Read episode 9 here: http://bit.ly/compulsionsserial
Twelve hours passed.
It would’ve been nice if I had managed to sleep the necessary eight of them the night before.
Heck, I would’ve been satisfied with two hours of sleep last night. At least then I would’ve gotten a break from this misery.
Bullshit. Calum would follow me into my dreams. He’d done it before.
How could you miss someone so much, less than a full day since you last saw them?
Probably because you aren’t going to see him again anytime soon. If at all.
Because I was a freak.
Because I left him.
Because I couldn’t handle the mere thought of him still having feelings for his ex-fiancé.
You don't have feelings for anyone but him. It’s only fair to expect the same in return.
Very true. I’d adored Corey more than the air I breathed—those feelings were long, long gone, incinerated as they deserved to be.
But it’d been almost four years since the day I’d found him eating out Caroline. More than enough time to push that little bastard out of my system.
It’d been just four months for Calum. It was only human for him to still foster something for Diane.
The mad urge to seek him out and offer to wait for him choked me. As if I wasn’t aware how pathetic I’d become for him.
One: waiting for him is what a woman in love did. A pitiful one at that.
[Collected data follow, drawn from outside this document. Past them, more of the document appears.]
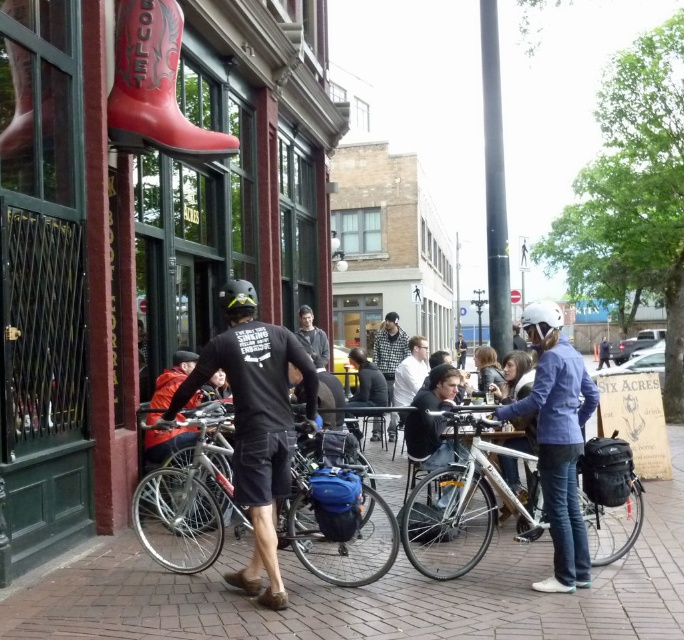 Does white matte shirt at center appear on the left side of dark gray sweater at center?

Incorrect, white matte shirt at center is not on the left side of dark gray sweater at center.

Does point (410, 385) lie in front of point (308, 342)?

Yes, it is.

Locate an element on the screen. white matte shirt at center is located at coordinates (410, 371).

Who is more forward, (637, 604) or (241, 280)?

Point (637, 604) is in front.

Which of these two, brick pavement at center or matte black helmet at center, stands shorter?

brick pavement at center is shorter.

Locate an element on the screen. brick pavement at center is located at coordinates (369, 593).

The width and height of the screenshot is (684, 640). What are the coordinates of `brick pavement at center` in the screenshot? It's located at (369, 593).

Which is in front, point (118, 611) or point (198, 424)?

Point (118, 611)

Is brick pavement at center thinner than silver metallic bicycle at center?

No, brick pavement at center is not thinner than silver metallic bicycle at center.

Locate an element on the screen. This screenshot has height=640, width=684. brick pavement at center is located at coordinates (369, 593).

What are the coordinates of `brick pavement at center` in the screenshot? It's located at (369, 593).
I’d be damned if I was going to go as far as stating that I was in love with him. I was a single breath away from collapsing, admitting a truth I wasn’t ready to deal with, and after last night, there was no point.
He’d probably never want to see me again.
Two: some emotions never went away. There was no guarantee that he would ever be emotionally available enough to love me the way I needed.
Yes, I did need love—a hell of a lot of it, actually. The reason I didn't want to be in a relationship was because I didn't believe that type of love existed out there.
Irrevocable. Unconditional. Emotionally and physically faithful to me no matter what.
I refused to settle for less. Never again.
Now, Calum and I were over because of what I needed.
So why did I keep checking my phone every three seconds?